I had counter examples but figured its not worth the back and forth. Ive run the calculators and here the mortgage including fees ends up way less than rental over 25 year period, and at end of 25 years I stop paying a mortgage, and a renter keeps paying till they die. You mentioned a smart renter would invest, but honestly I couldn't afford to live in this place if it was rental, it would be over half my income. I'm better off owning and putting the difference from what it would rent for compared to my mortgage and fee, into an investment
Sigh… yeah sure, let’s leave it at that.
Have a good week dude
Even if you assume the price of the property doesn't change, it comes down to whether the interest on the mortgage plus property taxes and other fees is more or less than the rental amount (plus any other fees).
Though if the price goes up, even that might not matter. That said, I do hope the housing situation improves, which would realistically involve prices going down instead of up.
Not it doesn't. Debt (and its associated interest) is not the bad part of the mortgage, it's the good part. The bad part is tying your financial future to land speculation and a depreciating asset on top of it. It comes down a bunch of things, including the opportunity cost of the cashflow difference plus the subpar expected returns on real estate equity, and the investment profile of the person to which this advice is being given. Maybe the average person should buy? I guess that can be true, because the average person apparently can't use an online calculator and stick to a long term investment strategy.
I think a lot of them also have HOAs, too. At least in the USA, dunno about CA.
And at least with a house mortgage you usually get a lawn...
Bit different. The condo is a legal company ,collects fees To operate the building maintenance and repair, insurance, snow removal, etc. All owners vote yearly on changes to bylaws, or projects to be done.
I.e.hypothetically there could be laws about no blue patio furniture, however if majority of owners vote for allowing blue, then it gets changed. Its an owner run corporation.
I see. Definitely sounds slightly better. HOAs were supposed to be like that at one time here, but then they became miniature dictatorships.
Yeah HOA in USA often seems like the current HOA owns the property sale rights, and can block a sale. Strata has no say in the sale, it is an owner to owner deal.
A lot of people complain about strata being restrictive, but guess who doesn't show up to vote at the meetings; Same people who don't want to join council when the new one is voted in each year.
BC has strata corporations, which are kiiiiind of the same thing based on my shitty surface-level understanding of HOAs.
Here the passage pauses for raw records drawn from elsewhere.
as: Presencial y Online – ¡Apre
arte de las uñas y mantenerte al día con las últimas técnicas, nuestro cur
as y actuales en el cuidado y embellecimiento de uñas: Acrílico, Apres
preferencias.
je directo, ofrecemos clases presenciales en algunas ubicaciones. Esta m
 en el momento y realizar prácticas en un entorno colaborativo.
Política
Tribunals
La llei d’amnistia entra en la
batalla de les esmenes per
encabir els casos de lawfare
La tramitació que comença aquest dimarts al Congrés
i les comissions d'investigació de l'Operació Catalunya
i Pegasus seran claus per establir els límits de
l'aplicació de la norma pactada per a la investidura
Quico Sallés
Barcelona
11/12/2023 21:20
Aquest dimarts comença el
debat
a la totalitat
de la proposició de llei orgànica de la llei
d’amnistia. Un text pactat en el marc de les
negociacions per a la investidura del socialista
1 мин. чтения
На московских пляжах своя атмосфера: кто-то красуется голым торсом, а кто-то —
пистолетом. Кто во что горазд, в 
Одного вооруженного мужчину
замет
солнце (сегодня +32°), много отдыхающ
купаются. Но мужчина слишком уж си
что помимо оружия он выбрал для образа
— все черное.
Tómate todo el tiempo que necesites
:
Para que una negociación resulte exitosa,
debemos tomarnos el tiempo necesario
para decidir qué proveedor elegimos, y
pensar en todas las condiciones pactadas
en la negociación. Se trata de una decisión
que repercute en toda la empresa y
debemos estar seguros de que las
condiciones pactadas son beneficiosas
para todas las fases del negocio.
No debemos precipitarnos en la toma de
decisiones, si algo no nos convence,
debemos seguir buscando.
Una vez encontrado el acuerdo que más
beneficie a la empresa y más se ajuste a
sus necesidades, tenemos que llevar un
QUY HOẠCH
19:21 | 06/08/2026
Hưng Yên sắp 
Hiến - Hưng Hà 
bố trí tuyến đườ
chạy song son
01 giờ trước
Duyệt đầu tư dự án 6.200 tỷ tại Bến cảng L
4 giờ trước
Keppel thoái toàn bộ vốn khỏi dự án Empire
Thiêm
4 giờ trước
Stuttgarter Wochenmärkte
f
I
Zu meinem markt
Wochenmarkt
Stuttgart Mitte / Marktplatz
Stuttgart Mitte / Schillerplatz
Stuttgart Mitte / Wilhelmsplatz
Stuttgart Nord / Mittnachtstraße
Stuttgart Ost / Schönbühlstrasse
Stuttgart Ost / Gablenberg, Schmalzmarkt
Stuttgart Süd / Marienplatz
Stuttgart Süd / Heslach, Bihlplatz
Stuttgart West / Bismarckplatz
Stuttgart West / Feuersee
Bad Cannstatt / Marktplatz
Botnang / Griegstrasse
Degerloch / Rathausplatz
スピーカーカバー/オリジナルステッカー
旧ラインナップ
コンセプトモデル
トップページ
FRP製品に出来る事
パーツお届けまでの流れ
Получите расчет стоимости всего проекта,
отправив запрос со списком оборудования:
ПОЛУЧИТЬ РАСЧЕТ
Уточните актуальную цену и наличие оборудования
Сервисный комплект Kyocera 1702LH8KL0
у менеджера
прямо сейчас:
And basically all multi-family housing has a strata.
Yep, sounds like the same thing
https://en.wikipedia.org/wiki/Strata_management
Stratas in BC are very highly regulated.
Fish don't need bicycles, and we don't need to hoard greenspace when it can be consolidated very well into something useful by so many more people.
At larger scale, consolidating greenspace surrounding clusters of effective dense mixed-use residential cuts land-use tremendously, re-wilds a lot of other space or returns it to agriculture, and achieves the density required for better transit and savings on infrastructure costs. The housing has to be effective, and I think the new "mixed-use consolidated over a transit stop" configuration is a definite winner ... as long as it's not wood (aka Fire's Favourite Food).